Metadata-Version: 2.1
Name: changeseq
Version: 1.2.9.1
Summary: Bioinformatic pipeline for the CHANGE-seq assay.
Home-page: https://github.com/tsailabSJ/changeseq
Author: Shengdar Q Tsai, Martin Aryee, Ved V Topkar, Jose Malagon-Lopez
Author-email: STSAI4@mgh.harvard.edu, Aryee.Martin@mgh.harvard.edu, vedtopkar@gmail.com, jose.lopez@mail.harvard.edu
License: LICENSE
Description: 
        [![Version][version-shield]][version-url]
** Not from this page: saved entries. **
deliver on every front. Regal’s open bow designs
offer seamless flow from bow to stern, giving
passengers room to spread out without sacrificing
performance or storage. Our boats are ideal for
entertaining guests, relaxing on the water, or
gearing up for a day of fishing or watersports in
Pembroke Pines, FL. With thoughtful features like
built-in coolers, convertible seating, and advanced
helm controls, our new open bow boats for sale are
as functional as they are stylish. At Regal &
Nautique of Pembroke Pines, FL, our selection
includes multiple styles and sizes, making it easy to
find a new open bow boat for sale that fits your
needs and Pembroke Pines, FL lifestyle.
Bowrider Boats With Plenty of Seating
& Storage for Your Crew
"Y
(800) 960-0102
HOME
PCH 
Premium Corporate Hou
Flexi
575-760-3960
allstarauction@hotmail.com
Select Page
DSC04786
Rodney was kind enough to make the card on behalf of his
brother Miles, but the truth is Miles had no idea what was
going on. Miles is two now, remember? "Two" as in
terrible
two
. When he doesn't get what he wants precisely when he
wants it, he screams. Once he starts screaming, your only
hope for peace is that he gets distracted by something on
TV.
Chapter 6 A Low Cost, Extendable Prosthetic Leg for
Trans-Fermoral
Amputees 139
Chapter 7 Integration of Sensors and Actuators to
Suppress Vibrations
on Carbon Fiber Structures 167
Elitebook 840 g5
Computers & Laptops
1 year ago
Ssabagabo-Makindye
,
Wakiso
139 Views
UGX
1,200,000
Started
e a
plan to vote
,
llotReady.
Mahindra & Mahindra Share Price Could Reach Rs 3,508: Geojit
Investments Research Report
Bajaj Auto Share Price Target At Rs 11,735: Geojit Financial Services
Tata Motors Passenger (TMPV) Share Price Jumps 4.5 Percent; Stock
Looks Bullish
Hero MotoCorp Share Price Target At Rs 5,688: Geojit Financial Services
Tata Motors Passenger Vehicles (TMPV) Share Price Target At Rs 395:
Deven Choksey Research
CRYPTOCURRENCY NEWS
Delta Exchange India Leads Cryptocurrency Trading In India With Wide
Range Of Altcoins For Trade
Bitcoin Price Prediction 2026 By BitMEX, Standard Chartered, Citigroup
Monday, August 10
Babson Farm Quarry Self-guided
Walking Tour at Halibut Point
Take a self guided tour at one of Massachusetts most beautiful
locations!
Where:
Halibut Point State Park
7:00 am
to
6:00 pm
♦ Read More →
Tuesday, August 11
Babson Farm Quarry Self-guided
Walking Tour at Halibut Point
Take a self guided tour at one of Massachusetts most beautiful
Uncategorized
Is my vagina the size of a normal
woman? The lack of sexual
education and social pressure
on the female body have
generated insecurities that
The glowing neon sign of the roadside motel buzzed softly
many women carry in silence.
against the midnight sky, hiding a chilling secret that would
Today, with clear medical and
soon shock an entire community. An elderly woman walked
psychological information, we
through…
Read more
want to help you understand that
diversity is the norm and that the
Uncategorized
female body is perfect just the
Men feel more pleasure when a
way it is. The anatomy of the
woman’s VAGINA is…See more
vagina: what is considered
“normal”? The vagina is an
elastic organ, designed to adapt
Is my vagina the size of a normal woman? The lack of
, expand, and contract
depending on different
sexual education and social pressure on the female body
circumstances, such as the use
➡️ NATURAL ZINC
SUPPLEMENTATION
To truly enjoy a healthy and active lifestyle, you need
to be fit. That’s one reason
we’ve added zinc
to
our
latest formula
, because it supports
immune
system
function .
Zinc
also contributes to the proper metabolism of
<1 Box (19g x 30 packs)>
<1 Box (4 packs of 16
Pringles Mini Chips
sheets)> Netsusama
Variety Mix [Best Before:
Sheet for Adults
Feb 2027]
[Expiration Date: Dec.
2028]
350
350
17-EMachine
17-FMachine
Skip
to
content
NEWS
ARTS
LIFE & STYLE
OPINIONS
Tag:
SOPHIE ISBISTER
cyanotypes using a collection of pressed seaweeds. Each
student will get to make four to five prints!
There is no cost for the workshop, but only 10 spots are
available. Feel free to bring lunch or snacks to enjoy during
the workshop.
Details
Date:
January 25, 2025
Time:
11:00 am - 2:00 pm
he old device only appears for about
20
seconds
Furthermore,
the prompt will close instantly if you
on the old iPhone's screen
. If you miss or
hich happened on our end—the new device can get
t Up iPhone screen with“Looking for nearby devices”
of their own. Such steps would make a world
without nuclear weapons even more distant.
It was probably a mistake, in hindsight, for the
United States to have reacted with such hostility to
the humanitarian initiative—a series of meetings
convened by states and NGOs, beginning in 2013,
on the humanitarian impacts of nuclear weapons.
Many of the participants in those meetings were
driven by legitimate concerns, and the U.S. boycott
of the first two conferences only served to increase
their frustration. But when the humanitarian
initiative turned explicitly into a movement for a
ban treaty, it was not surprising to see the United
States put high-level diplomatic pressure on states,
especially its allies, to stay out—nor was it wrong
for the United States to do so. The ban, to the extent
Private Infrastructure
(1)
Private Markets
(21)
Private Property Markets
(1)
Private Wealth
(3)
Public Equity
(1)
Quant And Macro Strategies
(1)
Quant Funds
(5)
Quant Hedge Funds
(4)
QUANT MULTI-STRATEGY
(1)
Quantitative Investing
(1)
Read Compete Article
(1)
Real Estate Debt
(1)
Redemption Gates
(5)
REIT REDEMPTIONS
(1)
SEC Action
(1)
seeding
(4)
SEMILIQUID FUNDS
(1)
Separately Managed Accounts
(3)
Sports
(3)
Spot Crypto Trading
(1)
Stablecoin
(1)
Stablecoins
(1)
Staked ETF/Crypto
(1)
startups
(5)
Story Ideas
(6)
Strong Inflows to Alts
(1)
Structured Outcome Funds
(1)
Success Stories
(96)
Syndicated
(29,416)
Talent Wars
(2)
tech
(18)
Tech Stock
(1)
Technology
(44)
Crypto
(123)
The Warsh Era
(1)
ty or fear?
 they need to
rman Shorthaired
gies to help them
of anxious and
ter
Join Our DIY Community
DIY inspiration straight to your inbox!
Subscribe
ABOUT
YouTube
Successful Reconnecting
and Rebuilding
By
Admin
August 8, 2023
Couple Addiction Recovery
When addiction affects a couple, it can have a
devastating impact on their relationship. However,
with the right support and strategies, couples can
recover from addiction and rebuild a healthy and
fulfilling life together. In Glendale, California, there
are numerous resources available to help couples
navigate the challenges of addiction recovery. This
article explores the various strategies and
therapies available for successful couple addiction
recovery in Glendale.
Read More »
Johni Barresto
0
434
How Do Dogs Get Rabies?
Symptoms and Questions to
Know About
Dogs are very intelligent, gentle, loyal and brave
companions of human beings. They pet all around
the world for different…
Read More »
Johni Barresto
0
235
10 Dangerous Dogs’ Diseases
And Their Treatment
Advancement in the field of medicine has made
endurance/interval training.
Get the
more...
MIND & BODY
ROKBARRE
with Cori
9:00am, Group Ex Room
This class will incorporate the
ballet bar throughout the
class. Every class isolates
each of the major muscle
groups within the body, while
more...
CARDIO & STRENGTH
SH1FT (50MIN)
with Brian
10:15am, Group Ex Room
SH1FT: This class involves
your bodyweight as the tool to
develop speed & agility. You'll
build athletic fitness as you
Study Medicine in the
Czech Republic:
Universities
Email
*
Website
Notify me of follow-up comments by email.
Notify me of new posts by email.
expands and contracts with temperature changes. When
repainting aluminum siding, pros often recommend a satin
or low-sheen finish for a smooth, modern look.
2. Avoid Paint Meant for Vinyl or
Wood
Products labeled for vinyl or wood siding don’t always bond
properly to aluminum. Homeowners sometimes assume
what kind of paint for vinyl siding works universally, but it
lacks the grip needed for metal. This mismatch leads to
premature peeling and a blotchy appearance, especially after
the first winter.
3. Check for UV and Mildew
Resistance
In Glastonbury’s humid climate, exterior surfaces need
        [![Python versions][python-shield]][python-url]
        [![Platforms][platform-shield]][python-url]
        
        
        # CHANGE-seq: Circularization for High-throughput Analysis Nuclease Genome-wide Effects by Sequencing
        
        This is a repository for CHANGE-seq analytical software, which takes sample-specific paired-end FASTQ files as input and produces a list of CHANGE-seq detected off-target cleavage sites as output.
        
        # Summary
        
        This package implements a pipeline that takes in reads from the CHANGE-seq assay and returns detected cleavage sites as output. The individual pipeline steps are:
        
        1. **Merge**: Merge read1 an read2 for easier mapping to genome.
        2. **Read Alignment**: Merged paired end reads from the assay are aligned to the reference genome using the BWA-MEM algorithm with default parameters (Li. H, 2009).
        3. **Cleavage Site Identification**: Mapped sites are analyzed to determine which represent high-quality cleavage sites.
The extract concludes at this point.